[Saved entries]
:::::

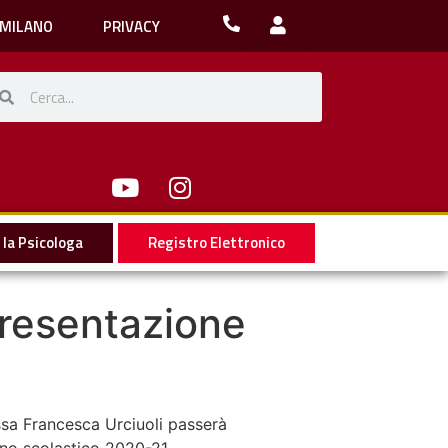
 MILANO
PRIVACY
la Psicologa
Registro Elettronico
 presentazione
t.ssa Francesca Urciuoli passerà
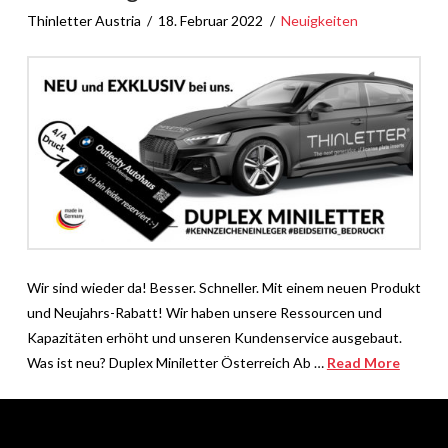
Thinletter Austria
18. Februar 2022
Neuigkeiten
Wir sind wieder da! Besser. Schneller. Mit einem neuen Produkt
und Neujahrs-Rabatt! Wir haben unsere Ressourcen und
Kapazitäten erhöht und unseren Kundenservice ausgebaut.
Was ist neu? Duplex Miniletter Österreich Ab …
Read More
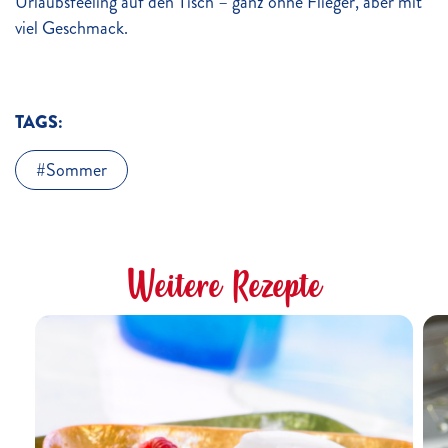
Urlaubsfeeling auf den Tisch – ganz ohne Flieger, aber mit
viel Geschmack.
TAGS:
Sommer
Weitere Rezepte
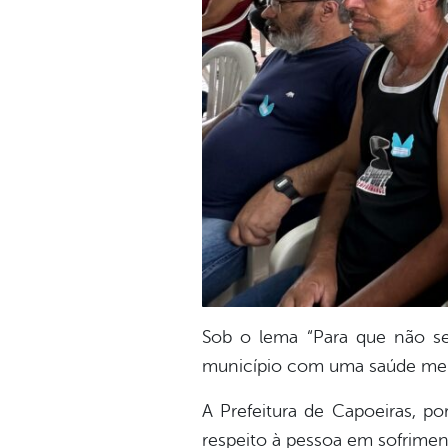
Sob o lema “Para que não s
município com uma saúde men
A Prefeitura de Capoeiras, po
respeito à pessoa em sofrimen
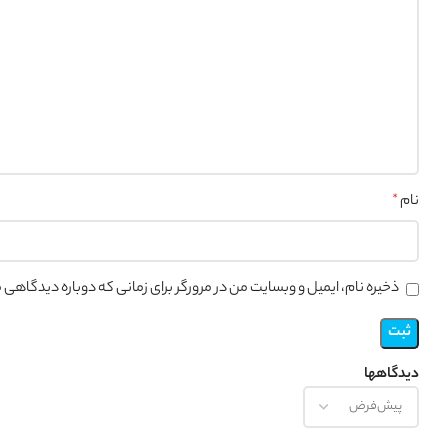
نام
*
ذخیره نام، ایمیل و وبسایت من در مرورگر برای زمانی که دوباره دیدگاهی
دیدگاهها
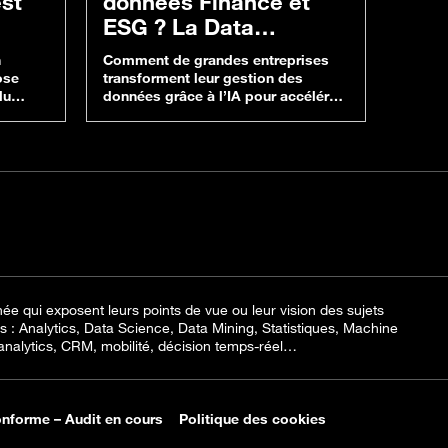
est
données Finance et
num
ESG ? La Data
sans
gouvernance à l’ère de
n
Comment de grandes entreprises
L’acce
l’IA
ose
transforment leur gestion des
sujet 
du
données grâce à l’IA pour accélérer
Chacun
et iOS,
la convergence entre la Finance et
handic
his et
l’ESG et gagner en fiabilité, en
perman
s,
rapidité et en conformité. Réponses
questi
ffrant
dans ce webinar réalisé avec Axys
droit 
fiée qui
et à revoir en replay… L’IA appliquée
pouvoi
nts.
à la Data Gouvernance Finance et
aux s
eplay,
ESG (Environnement, Social et
bien m
Gouvernance)…
numéri
Le poi
née qui exposent leurs points de vue ou leur vision des sujets
nes : Analytics, Data Science, Data Mining, Statistiques, Machine
alytics, CRM, mobilité, décision temps-réel…
onforme – Audit en cours
Politique des cookies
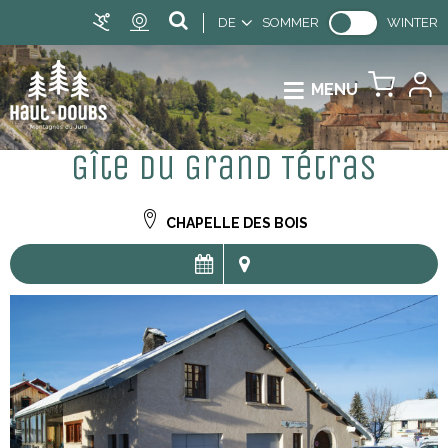
DE
SOMMER
WINTER
MENU
Gîte du Grand Tétras
CHAPELLE DES BOIS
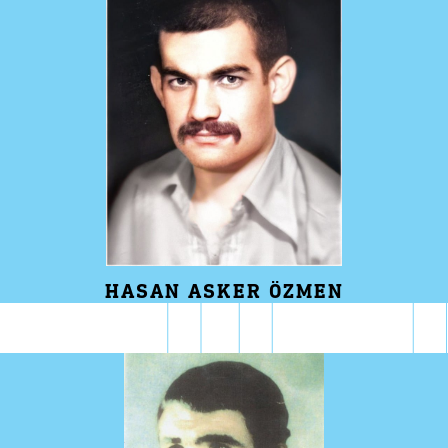
HASAN ASKER ÖZMEN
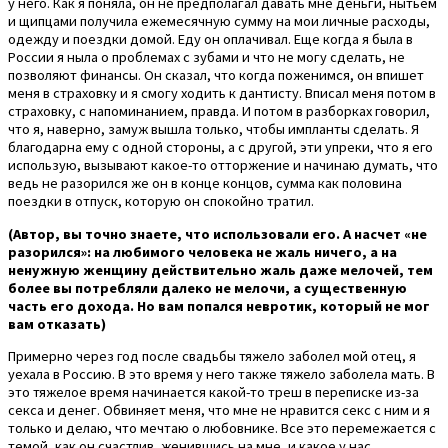
у него. Как я поняла, он не предполагал давать мне деньги, нытьем
и щипцами получила ежемесячную сумму на мои личные расходы,
одежду и поездки домой. Еду он оплачивал. Еще когда я была в
России я ныла о проблемах с зубами и что не могу сделать, не
позволяют финансы. Он сказал, что когда поженимся, он впишет
меня в страховку и я смогу ходить к дантисту. Вписал меня потом в
страховку, с напоминанием, правда. И потом в разборках говорил,
что я, наверно, замуж вышла только, чтобы импланты сделать. Я
благодарна ему с одной стороны, а с другой, эти упреки, что я его
использую, вызывают какое-то отторжение и начинаю думать, что
ведь не разорился же он в конце концов, сумма как половина
поездки в отпуск, которую он спокойно тратил.
(Автор, вы точно знаете, что использовали его. А насчет «не
разорился»: на любимого человека не жаль ничего, а на
ненужную женщину действительно жаль даже мелочей, тем
более вы потребляли далеко не мелочи, а существенную
часть его дохода. Но вам попался невротик, который не мог
вам отказать)
Примерно через год после свадьбы тяжело заболел мой отец, я
уехала в Россию. В это время у него также тяжело заболела мать. В
это тяжелое время начинается какой-то треш в переписке из-за
секса и денег. Обвиняет меня, что мне не нравится секс с ним и я
только и делаю, что мечтаю о любовнике. Все это перемежается с
темой, как он счастлив, женившись на мне, и какое у нас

:::::

■ **Exercise goal**: Return every record exactly, minus the pictures.

■ **Output below**:
 MILANO
PRIVACY
la Psicologa
Registro Elettronico
 presentazione
t.ssa Francesca Urciuoli passerà
Thinletter Austria
18. Februar 2022
Neuigkeiten
Wir sind wieder da! Besser. Schneller. Mit einem neuen Produkt
und Neujahrs-Rabatt! Wir haben unsere Ressourcen und
Kapazitäten erhöht und unseren Kundenservice ausgebaut.
Was ist neu? Duplex Miniletter Österreich Ab …
Read More
Urlaubsfeeling auf den Tisch – ganz ohne Flieger, aber mit
viel Geschmack.
TAGS:
Sommer
Weitere Rezepte
Sob o lema “Para que não s
município com uma saúde men
A Prefeitura de Capoeiras, po
respeito à pessoa em sofrimen
نام
*
ذخیره نام، ایمیل و وبسایت من در مرورگر برای زمانی که دوباره دیدگاهی
دیدگاهها
est
données Finance et
num
ESG ? La Data
sans
gouvernance à l’ère de
n
Comment de grandes entreprises
L’acce
l’IA
ose
transforment leur gestion des
sujet 
du
données grâce à l’IA pour accélérer
Chacun
et iOS,
la convergence entre la Finance et
handic
his et
l’ESG et gagner en fiabilité, en
perman
s,
rapidité et en conformité. Réponses
questi
ffrant
dans ce webinar réalisé avec Axys
droit 
fiée qui
et à revoir en replay… L’IA appliquée
pouvoi
nts.
à la Data Gouvernance Finance et
aux s
eplay,
ESG (Environnement, Social et
bien m
Gouvernance)…
numéri
Le poi
née qui exposent leurs points de vue ou leur vision des sujets
nes : Analytics, Data Science, Data Mining, Statistiques, Machine
alytics, CRM, mobilité, décision temps-réel…
onforme – Audit en cours
Politique des cookies
DE
SOMMER
WINTER
MENU
Gîte du Grand Tétras
CHAPELLE DES BOIS
HASAN ASKER ÖZMEN
у него. Как я поняла, он не предполагал давать мне деньги, нытьем
и щипцами получила ежемесячную сумму на мои личные расходы,
одежду и поездки домой. Еду он оплачивал. Еще когда я была в
России я ныла о проблемах с зубами и что не могу сделать, не
позволяют финансы. Он сказал, что когда поженимся, он впишет
меня в страховку и я смогу ходить к дантисту. Вписал меня потом в
страховку, с напоминанием, правда. И потом в разборках говорил,
что я, наверно, замуж вышла только, чтобы импланты сделать. Я
благодарна ему с одной стороны, а с другой, эти упреки, что я его
использую, вызывают какое-то отторжение и начинаю думать, что
ведь не разорился же он в конце концов, сумма как половина
поездки в отпуск, которую он спокойно тратил.
(Автор, вы точно знаете, что использовали его. А насчет «не
разорился»: на любимого человека не жаль ничего, а на
ненужную женщину действительно жаль даже мелочей, тем
более вы потребляли далеко не мелочи, а существенную
часть его дохода. Но вам попался невротик, который не мог
вам отказать)
Примерно через год после свадьбы тяжело заболел мой отец, я
уехала в Россию. В это время у него также тяжело заболела мать. В
это тяжелое время начинается какой-то треш в переписке из-за
секса и денег. Обвиняет меня, что мне не нравится секс с ним и я
только и делаю, что мечтаю о любовнике. Все это перемежается с
темой, как он счастлив, женившись на мне, и какое у нас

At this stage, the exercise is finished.